Su decisión, comprensible tras el descenso del Catania, ha dejado en los puestos ambulantes de la ciudad un reguero de réplicas de la elástica del club estampadas con su nombre y su número pero solo aptas para el uso de los nostálgicos. Son estos también quienes se hacen notar en las conversaciones sobre fútbol, desviando la atención de la caída a Serie B para centrarla en el efímero paso por el banquillo de Diego Pablo Simeone.

Es el único consuelo, la única manera de sentirse satisfechos después de una campaña mala que fue peor incluso tras el ascenso del vecino. La alegría suele ir por barrios pero en Sicilia se amplía el espectro a las ciudades. Palermo respira aliviada tras un curso lejos de los mejores. No hay orgullo, solo la satisfacción de haber cumplido con el mínimo exigido y los restos de la celebración por ello. Alejados de las calles principales, basta serpentear un poco por zonas más populosas y menos populares para vislumbrar banderines negros y blancos, rosas estos últimos antes de la decoloración por dejadez.
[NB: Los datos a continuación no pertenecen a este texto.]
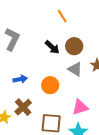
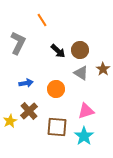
orange line: (62, 16) -> (42, 20), moved

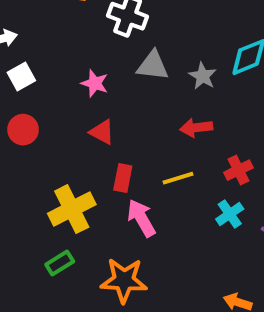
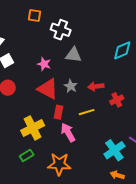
gray star: (203, 76) -> (71, 86), moved
red triangle: (102, 132) -> (48, 89), size x1.6
red cross: (239, 170) -> (117, 100), moved
cyan cross: (230, 214) -> (114, 150), moved, size x1.5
Las venas de la ciudad, donde la sangre palermitana diverge de la del extranjero que va de paso, encierran el verdadero espíritu futbolístico de la urbe. Campos y solares en los que se juega a las once de la noche, porterías que crecen en medio de la nada ajenas a la monumentalidad de la zona. El ambiente, a veces ponzoñoso, donde se cultivan los héroes del mañana.

Sin embargo el balón no rueda exclusivamente en los grandes núcleos urbanos de una isla que debe gran parte de su belleza a la presencia del Etna, si bien tiene que pagar ese privilegio atendiendo a los designios caprichosos del volcán. Dominante y a veces imprevisible, su figura emerge única e imponente contrastando con la inmensidad del mar. Naturaleza en diversos relieves que se engalana gracias a la mano del hombre, quien a lo largo de los siglos ha levantado maravillas como el Valle de los Templos de Agrigento o las iglesias barrocas que salpican gran cantidad de pueblos.
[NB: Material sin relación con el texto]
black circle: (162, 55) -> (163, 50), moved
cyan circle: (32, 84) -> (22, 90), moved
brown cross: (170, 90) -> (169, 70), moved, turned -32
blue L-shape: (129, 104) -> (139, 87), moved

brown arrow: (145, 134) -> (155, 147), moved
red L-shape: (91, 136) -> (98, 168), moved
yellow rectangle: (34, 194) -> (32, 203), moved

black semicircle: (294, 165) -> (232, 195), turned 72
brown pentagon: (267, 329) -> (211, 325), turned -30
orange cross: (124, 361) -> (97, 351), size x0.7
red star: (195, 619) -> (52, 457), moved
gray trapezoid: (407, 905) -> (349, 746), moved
Uno de ellos es, por ejemplo, Erice. Situado en la cima de una montaña llegar hasta allí supone todo un reto incluso para los conductores más experimentados, que van escalando por la falda entre volantazos y curvas imposibles. El premio final merece el esfuerzo. Arriba, un lugar único y con encanto desde el que se divisa la costa.

La reflexión y la tranquilidad despiertan el ingenio e invitan a no repetir los errores del pasado. La bajada en teleférico es la muestra de ello. Un trayecto corto y agradable que permite vislumbrar, entre los tejados, una de las tribunas del Stadio Polisportivo Provinciale de Trapani, ciudad que puede presumir de equipo en la categoría de plata.
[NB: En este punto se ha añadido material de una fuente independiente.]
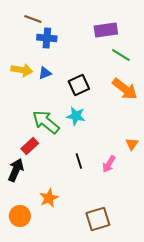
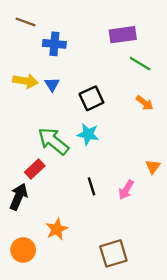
brown line: (33, 19) -> (25, 22), moved
blue triangle: (45, 73) -> (52, 84), turned -40
orange arrow: (125, 89) -> (145, 103), size x0.6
Más modesto es el campo en Noto, situado a las afueras y solo guarecido de las miradas indiscretas por un pequeño muro. Sencillo, sin arabescos. Todo lo contrario que la localidad, un ratonera de calles estrechas y en cuesta donde es fácil entrar pero difícil salir. Un horno en el que se cuecen los invitados a una boda y en cuyo interior sobreviven los veteranos dueños del 'Salone Juve', céntrica barbería donde se cachea varón dandy entre instantáneas que narran la historia de la Vecchia Signora.

Fútbol por aquí y por allá. Un simple arenal con rastrojos y dos arcos cerca de la playa de Agrigento, tres pillos que intentan embaucar a los turistas mientras disparan el esférico hacia los muros del Duomo de Siracusa, un césped artificial en Taormina que puede vislumbrarse en plano picado desde la carretera durante la ascensión al recomendable mirador.

En este, un niño vestido con la camiseta de Bale junto a su madre. Globalización mezclada con la tradición que trae implícita el toque de las campanas al atardecer en la iglesia que corona el paisaje. La vida de ayer y la de hoy. Un entorno que pertenece a Italia pero podría ser en sí mismo una realidad paralela. Una isla donde se detiene el tiempo y las horas pasan rápido mientras se consumen granitas pero que no puede, pese a ello, escapar del embrujo del fútbol.